On March 9, thirty-seven engineers and scientists from Google and OpenAI — including Jeff Dean, Google DeepMind’s chief scientist — filed an amicus brief arguing that current AI systems “cannot safely or reliably handle fully autonomous lethal targeting” and that the supply-chain designation was “an improper and arbitrary use of power.” Over a thousand employees across Anthropic, OpenAI, and Google DeepMind signed a cross-company petition called “We Will Not Be Divided”, calling on their employers to reject surveillance contracts. Caitlin Kalinowski resigned from OpenAI, stating that the issues at stake “deserved more deliberation than they got.”

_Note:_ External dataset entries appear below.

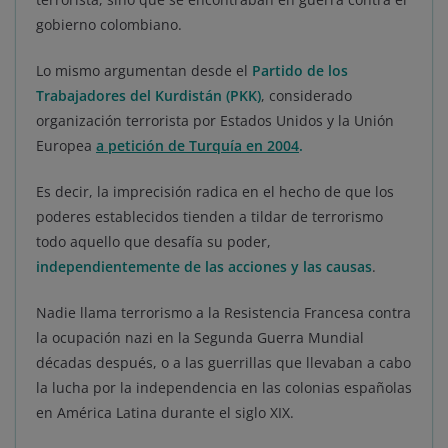
gobierno colombiano.
Lo mismo argumentan desde el
Partido de los
Trabajadores del Kurdistán (PKK)
, considerado
organización terrorista por Estados Unidos y la Unión
Europea
a petición de Turquía en 2004
.
Es decir, la imprecisión radica en el hecho de que los
poderes establecidos tienden a tildar de terrorismo
todo aquello que desafía su poder,
independientemente de las acciones y las causas
.
Nadie llama terrorismo a la Resistencia Francesa contra
la ocupación nazi en la Segunda Guerra Mundial
décadas después, o a las guerrillas que llevaban a cabo
la lucha por la independencia en las colonias españolas
en América Latina durante el siglo XIX.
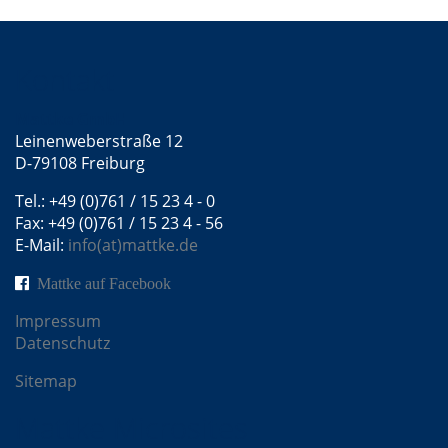
Kontakt
Mattke GmbH
Leinenweberstraße 12
D-79108 Freiburg
Tel.: +49 (0)761 / 15 23 4 - 0
Fax: +49 (0)761 / 15 23 4 - 56
E-Mail:
info(at)mattke.de
Mattke auf Facebook
Impressum
Datenschutz
Sitemap
Mattke Microsites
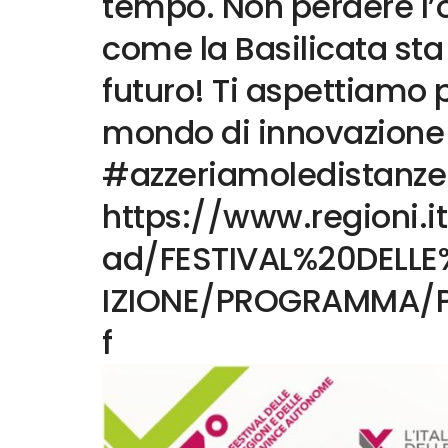
tempo. Non perdere l’
come la Basilicata sta
futuro! Ti aspettiamo 
mondo di innovazione 
#azzeriamoledistanze
https://www.regioni.i
ad/FESTIVAL%20DELL
IZIONE/PROGRAMMA/P
f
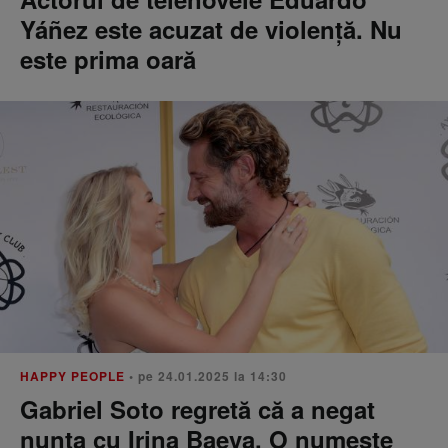
Yáñez este acuzat de violență. Nu
este prima oară
HAPPY PEOPLE
• pe 24.01.2025 la 14:30
Gabriel Soto regretă că a negat
nunta cu Irina Baeva. O numește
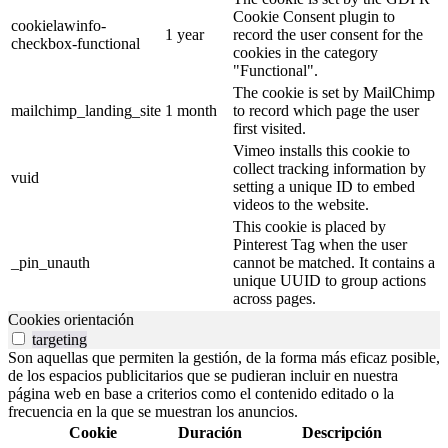
Cookie Consent plugin to
cookielawinfo-
1 year
record the user consent for the
checkbox-functional
cookies in the category
"Functional".
The cookie is set by MailChimp
mailchimp_landing_site
1 month
to record which page the user
first visited.
Vimeo installs this cookie to
collect tracking information by
vuid
setting a unique ID to embed
videos to the website.
This cookie is placed by
Pinterest Tag when the user
_pin_unauth
cannot be matched. It contains a
unique UUID to group actions
across pages.
Cookies orientación
targeting
Son aquellas que permiten la gestión, de la forma más eficaz posible,
de los espacios publicitarios que se pudieran incluir en nuestra
página web en base a criterios como el contenido editado o la
frecuencia en la que se muestran los anuncios.
Cookie
Duración
Descripción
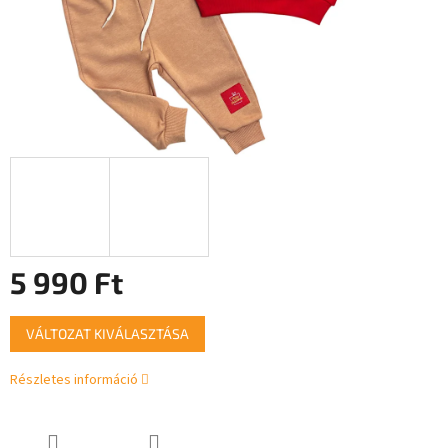
5 990 Ft
Egységár:
VÁLTOZAT KIVÁLASZTÁSA
Részletes információ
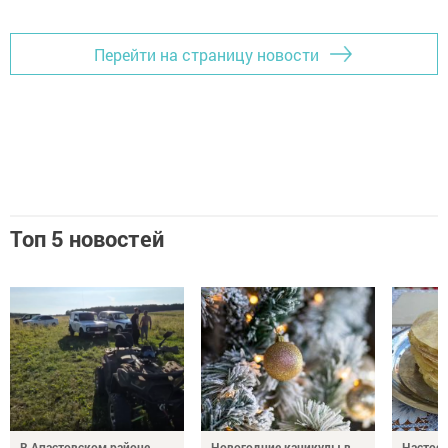
Перейти на страницу новости
Топ 5 новостей
В Апастовском районе
Новогодние каникулы в
Настоя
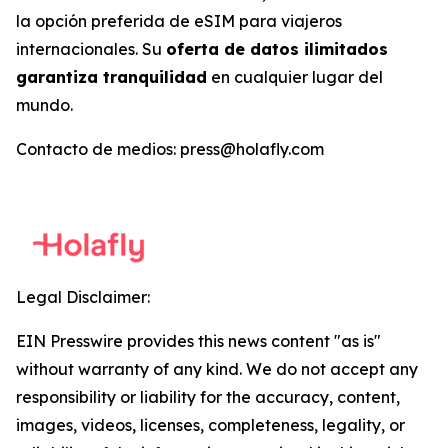
la opción preferida de eSIM para viajeros
internacionales. Su
oferta de datos ilimitados
garantiza tranquilidad
en cualquier lugar del
mundo.
Contacto de medios: press@holafly.com
Legal Disclaimer:
EIN Presswire provides this news content "as is"
without warranty of any kind. We do not accept any
responsibility or liability for the accuracy, content,
images, videos, licenses, completeness, legality, or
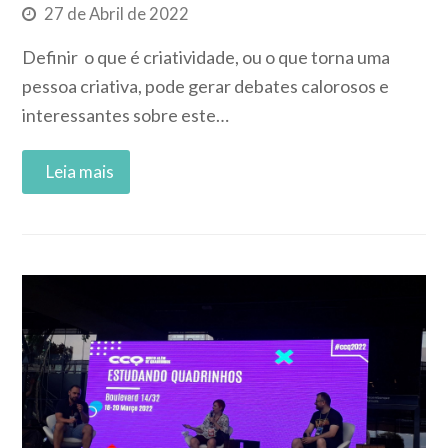
27 de Abril de 2022
Definir o que é criatividade, ou o que torna uma
pessoa criativa, pode gerar debates calorosos e
interessantes sobre este…
Read More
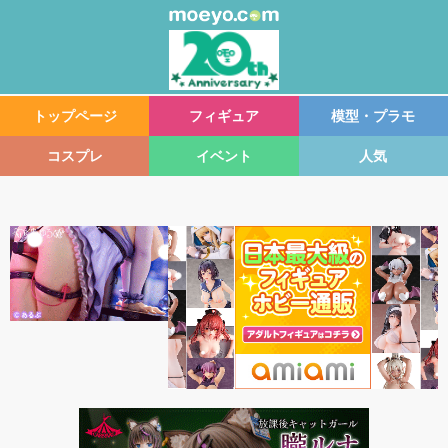
トップページ
フィギュア
模型・プラモ
コスプレ
イベント
人気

Corporate red lines are a holding action — and a porous one. Despite Anthropic’s blacklisting from federal procurement, its LLMs remained embedded in operational military systems through existing integrations that the company could not fully unwind. The strongest corporate refusal in the industry did not actually remove the technology from the pipeline. Within twelve to twenty-four months, open-source models will be capable enough for surveillance applications. The government will not need Anthropic’s cooperation or anyone else’s. The proxy war between the two coalitions matters, but it operates within a closing window.

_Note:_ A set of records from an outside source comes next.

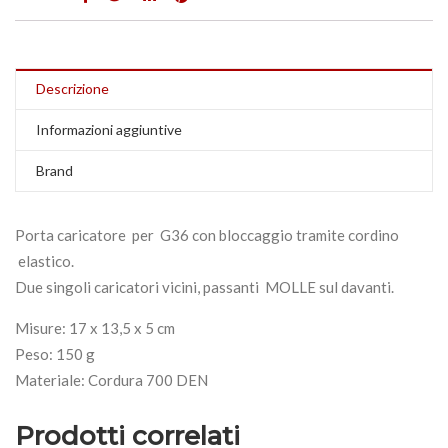
Descrizione
Informazioni aggiuntive
Brand
Porta caricatore per G36 con bloccaggio tramite cordino
elastico.
Due singoli caricatori vicini, passanti MOLLE sul davanti.
Misure: 17 x 13,5 x 5 cm
Peso: 150 g
Materiale: Cordura 700 DEN
Prodotti correlati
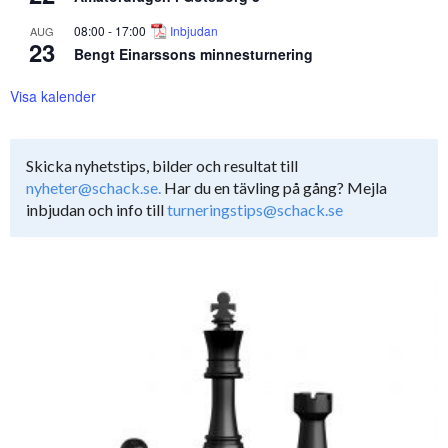
08:00
-
17:00
Inbjudan
AUG
23
Bengt Einarssons minnesturnering
Visa kalender
Skicka nyhetstips, bilder och resultat till
nyheter@schack.se.
Har du en tävling på gång? Mejla
inbjudan och info till
turneringstips@schack.se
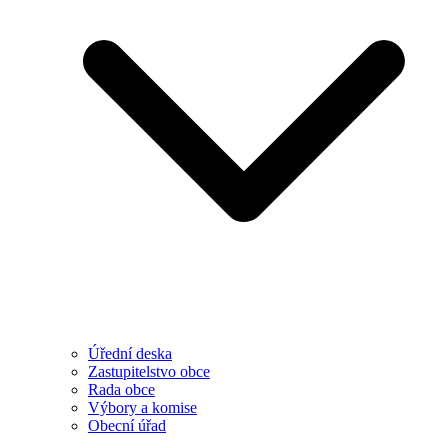
Úřední deska
Zastupitelstvo obce
Rada obce
Výbory a komise
Obecní úřad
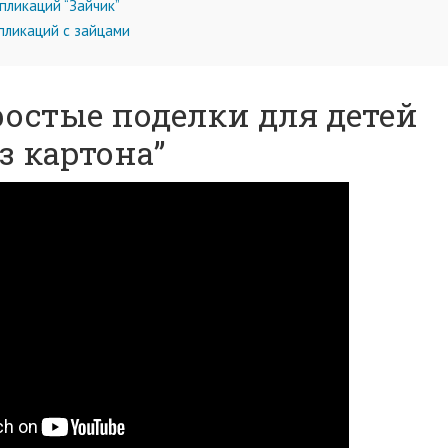
ликаций “Зайчик”
пликаций с зайцами
ростые поделки для детей
з картона”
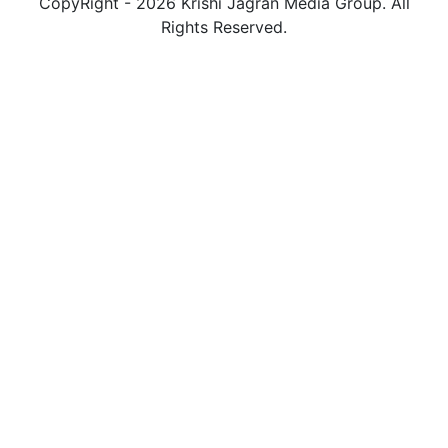
CopyRight - 2026 Krishi Jagran Media Group. All
Rights Reserved.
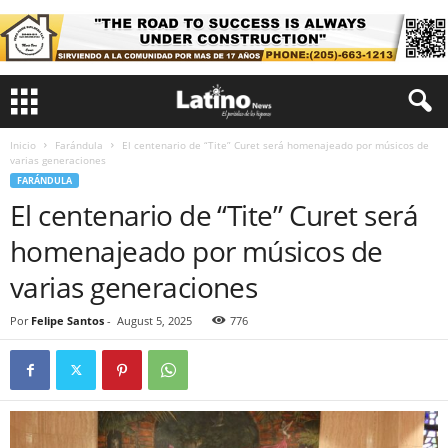
Inicio
Farándula
El centenario de “Tite” Curet será homenajeado por músicos de
varias generaciones
FARÁNDULA
El centenario de “Tite” Curet será
homenajeado por músicos de
varias generaciones
Por
Felipe Santos
-
August 5, 2025
776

It matters anyway, for a specific reason: initial conditions create path dependence. The norms established now — which uses are acceptable, which constraints are non-negotiable, what the public expects — shape the political landscape that future actors inherit. Anthropic’s refusal did not prevent mass surveillance. It established that mass surveillance is something a company should refuse. That precedent is fragile, and the network inside the machinery is working to break it. But the precedent exists, and in a world where the technology will soon be available to anyone with a budget, norms may be the only durable constraint available.
This is not a story about good companies and bad companies. It is a story about a system: a failing republic, two private succession claimants, a set of technologies that favor the worst applications of state power by default, and a closing window in which the precedents that might constrain those applications are being set. The monopoly on violence is migrating. The technology it migrates into is not neutral. And the people setting the terms of that migration were never elected.

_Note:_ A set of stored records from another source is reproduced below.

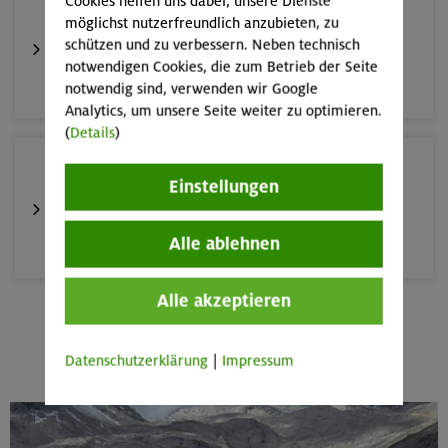
Cookies helfen uns dabei, unsere Dienste
10.-13.09.26
möglichst nutzerfreundlich anzubieten, zu
Alpinklettertraining
schützen und zu verbessern. Neben technisch
notwendigen Cookies, die zum Betrieb der Seite
Gardaseeberge
notwendig sind, verwenden wir Google
Analytics, um unsere Seite weiter zu optimieren.
(
Details
)
12.-16.09.26
Einstellungen
Klettersteige rund um und auf den Sellastock
Alle ablehnen
Dolomiten (Sellagruppe)
Alle akzeptieren
20.09.26
Mehr anzeigen
Fahrtechnik II - Advanced
Datenschutzerklärung
|
Impressum
München und Umgebung (inkl. bayer. Voralpenraum)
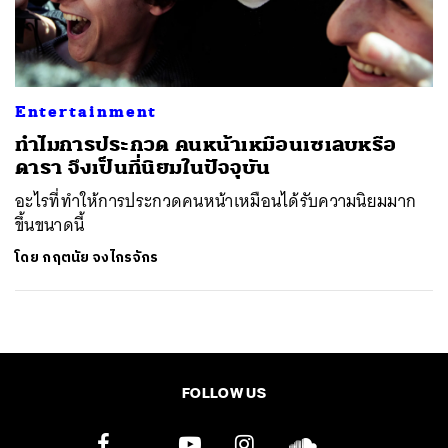
ค้นหา
SHARE
TWEET
LINE
EMAIL
Entertainment
ทำไมการประกวด คนหน้าเหมือนเซเลบหรือ
ดารา จึงเป็นที่นิยมในปัจจุบัน
อะไรที่ทำให้การประกวดคนหน้าเหมือนได้รับความนิยมมาก
ขึ้นขนาดนี้
โดย
กฤตนัย จงไกรจักร
FOLLOW US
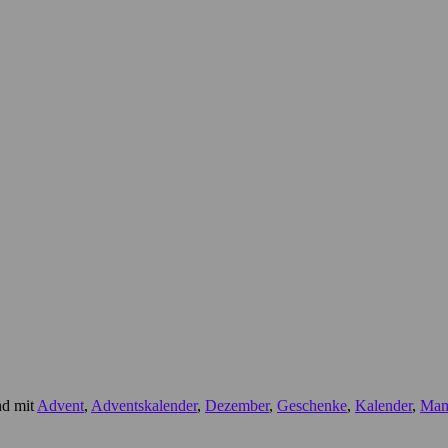
nd mit
Advent
,
Adventskalender
,
Dezember
,
Geschenke
,
Kalender
,
Ma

The proxy war is invisible. The ratchet is not.
¹ Patel’s analysis draws on current GPU inference costs and the existing CCTV infrastructure. The tenfold annual drop tracks with broader trends in inference pricing since 2023.
² The SB 1047 episode is instructive beyond the political fact. The bill’s requirements — pre-deployment safety testing, incident reporting, kill-switch capability — were close to what OpenAI’s own voluntary framework had promised. Opposing the legislative version of your own voluntary commitments is a clean signal about the strength of voluntary commitments.